Quantum Circuits with 104 Superconducting Qubits Enhance Combinatorial Optimization, Surpassing Classical Simulated Annealing Performance

Combinatorial optimization, the process of finding the best solution from a vast number of possibilities, presents a significant challenge for modern computing, yet it underpins many practical applications. Xuhao Zhu from Zhejiang University, Zuoheng Zou from Huawei Technologies, and Feitong Jin, also from Zhejiang University, alongside Pavel Mosharev, Maolin Luo, and Yaozu Wu from Huawei Technologies, have developed a new algorithm that leverages the power of quantum circuits to tackle these complex problems. The team demonstrates a hybrid quantum-classical approach, employing a shallow-circuit sampling technique on a superconducting quantum processor with up to 104 qubits, to efficiently navigate the challenging energy landscapes of combinatorial optimization problems. This innovative method achieves demonstrably better solutions than highly optimised classical algorithms, and importantly, suggests a clear pathway towards quantum speedup for these problems as quantum processors continue to scale towards larger qubit numbers.

Quantum Optimization via Variational Algorithms and Annealing

Quantum computing research focuses intensely on developing algorithms to solve optimization problems that challenge classical computers.

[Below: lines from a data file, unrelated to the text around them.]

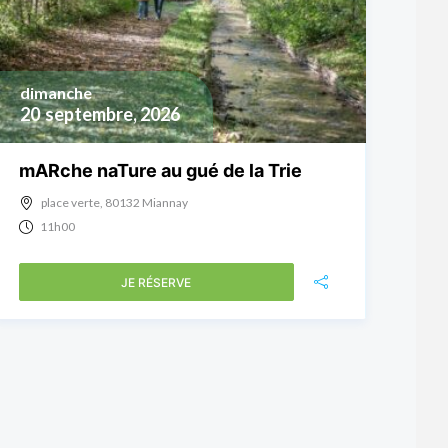
dimanche
20
septembre, 2026
mARche naTure au gué de la Trie
place verte, 80132 Miannay
11h00
JE RÉSERVE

Key approaches include the Quantum Approximate Optimization Algorithm (QAOA), which receives considerable attention for its potential and ongoing improvements, and Quantum Annealing, explored for its scaling advantages. Researchers also investigate Quantum Monte Carlo methods, aiming to enhance their efficiency with quantum effects. Classical optimization techniques, such as Simulated Annealing, Tabu Search, and Genetic Algorithms, provide a crucial benchmark for evaluating quantum algorithms.

A significant challenge in realizing practical quantum computers lies in mitigating errors. Scientists are actively developing quantum error correction methods, notably surface code error correction, to create logical qubits with improved performance. Progress also depends on advancements in quantum hardware and control, including digital signal processing techniques, and the ability to scale up quantum systems. These algorithms have potential applications in diverse fields, including solving combinatorial optimization problems, studying complex physical systems like Ising models and spin glasses, and potentially enhancing machine learning methods.

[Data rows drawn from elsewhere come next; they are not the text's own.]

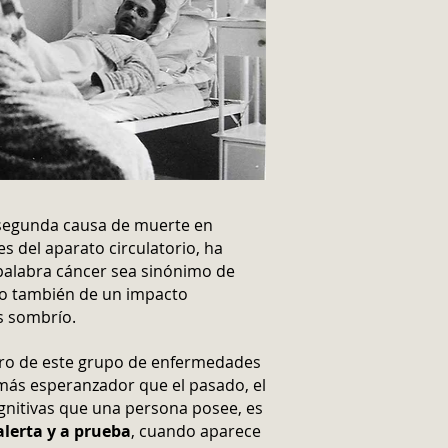
 segunda causa de muerte en
s del aparato circulatorio, ha
palabra cáncer sea sinónimo de
o también de un impacto
s sombrío.
uro de este grupo de enfermedades
más esperanzador que el pasado, el
gnitivas que una persona posee, es
alerta y a prueba
, cuando aparece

Current research emphasizes improving QAOA through parameter optimization, novel circuit designs, and techniques like warm-starting, which uses classical solutions to accelerate convergence. Researchers are also exploring connections between QAOA and statistical physics through the concept of pseudo-Boltzmann states. Scaling quantum systems requires both quantum error correction and increasing the number of qubits in processors. Hybrid quantum-classical algorithms, combining the strengths of both approaches, are proving particularly promising. The ultimate goal remains demonstrating quantum advantage, where quantum computers outperform classical computers on specific problems.

Quantum simulation and quantum-enhanced Monte Carlo methods also represent important research directions. This research field is active and rapidly expanding, with a strong emphasis on making quantum algorithms practical and addressing the challenges of building real-world quantum computers. The research draws on concepts from physics, computer science, mathematics, and engineering, and researchers actively benchmark quantum algorithms against classical methods. The emergence of frameworks like Mindspore Quantum suggests a growing ecosystem of tools and resources for quantum computing, and recent publications indicate a current snapshot of this dynamic field.

Quantum Algorithm Outperforms Classical Optimization Methods

Scientists have achieved a breakthrough in solving complex optimization problems with a new quantum algorithm, named quantum enhanced jumping (Qjump). This algorithm addresses a critical challenge in computing by accelerating solutions to problems that are classically intractable, specifically focusing on finding the ground states of the Ising model, a cornerstone of combinatorial optimization. The team successfully implemented Qjump on a quantum processor containing up to 104 superconducting qubits, demonstrating its ability to find favorable solutions even when compared against a highly-optimized classical simulated annealing (SA) algorithm. Experiments reveal that Qjump navigates the energy landscape of the Ising model more effectively than classical methods, particularly on challenging problem instances.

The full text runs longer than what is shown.